The other characteristic element of the Val di Chiana, once again inextricably linked to man and his history, is water. The water of the “chiari”, the lakes, mirrors of the sky for the Etruscans, remains of the swamp that characterized the valley and today precious natural reserves. It is precisely in the reclamation of the swamp that the ingenuity of man was expressed to the maximum, in transforming an inhospitable and unhealthy place into a very fertile valley, changing the economy of the area and the life and history of the inhabitants. The engineering and hydraulic interventions, the architectural choices of the buildings of the era of reclamation, have changed, characterizing it, even the landscape, making it, in some way, unique.
Archeologically an Etruscan presence is documented at least since the late Villanovan. Between the eighth and seventh centuries B.C., Cortona became an important Etruscan lightness. Most likely, Cortona became a very powerful city thanks to its strategic position, which allowed a wide control of the territories that were part of the Lucumonia. In the fourth century B.C. the Etruscans built the imposing walls that surround the city for about three kilometers, the noble tombs “melon” scattered around the city and the monumental funeral altar adorned with sphinxes, unique example in Italy. In Cortona was also found the Tabula Cortonensis , a bronze plate with one of the longest Etruscan inscriptions.

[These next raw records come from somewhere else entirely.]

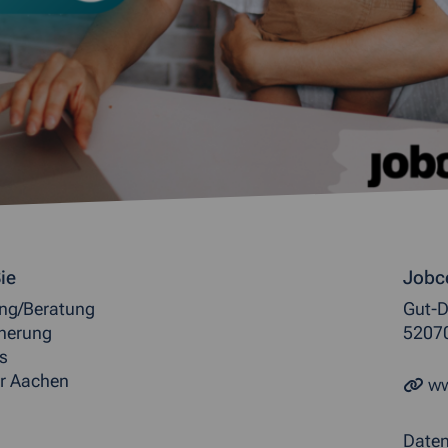
ormationen
ie
Jobc
ung/Beratung
Gut-D
herung
5207
s
r Aachen
ww
Date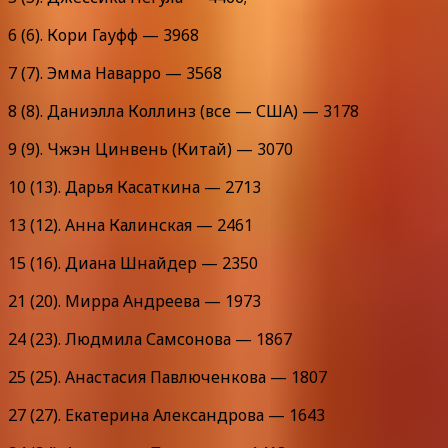
6 (6). Кори Гауфф — 3968
7 (7). Эмма Наварро — 3568
8 (8). Даниэлла Коллинз (все — США) — 3178
9 (9). Чжэн Цинвень (Китай) — 3070
10 (13). Дарья Касаткина — 2713
13 (12). Анна Калинская — 2461
15 (16). Диана Шнайдер — 2350
21 (20). Мирра Андреева — 1973
24 (23). Людмила Самсонова — 1867
25 (25). Анастасия Павлюченкова — 1807
27 (27). Екатерина Александрова — 1643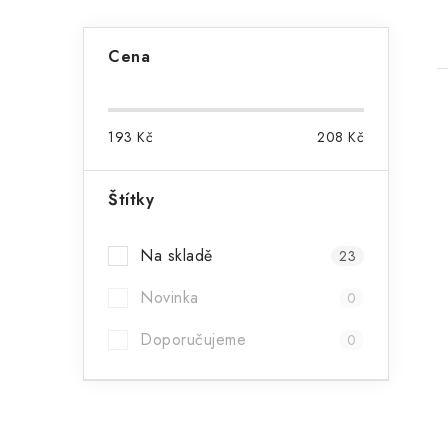
P
Cena
o
s
193
Kč
208
Kč
t
r
Štítky
i
a
Na skladě
23
n
Novinka
n
0
í
Doporučujeme
0
p
a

In 310 B.C. many Etruscan cities were submitted to Rome, including Cortona, after the battle of Trasimeno. In 450 A.D. the Goths occupied Cortona, decreeing its definitive decadence.
From the thirteenth century onwards the city was a free municipality, ruled by a mayor, allied with Perugia to defend against Arezzo during the struggles between Guelphs and Ghibellines that characterized the thirteenth-century history of Cortona.
In 1411 Cortona became part of the Florentine Republic, and in 1509, after a century of tranquility, ended in the middle of the war between the Spanish army and Florence so that Cosimo I de’ Medici decided to build the fortress of Girifalco in 1549. From an artistic point of view, the city lives an important season thanks to the stays of Fra Angelico and, at the turn of the next century, for the presence of Luca Signorelli, one of the greatest Renaissance painters of his time.
The Habsburgs-Lorraine, succeeded at the beginning of the ‘700 after the Medici family as Grand Dukes of Tuscany, will operate imposing reclamations to the Cortonese countryside , improving the civil infrastructure.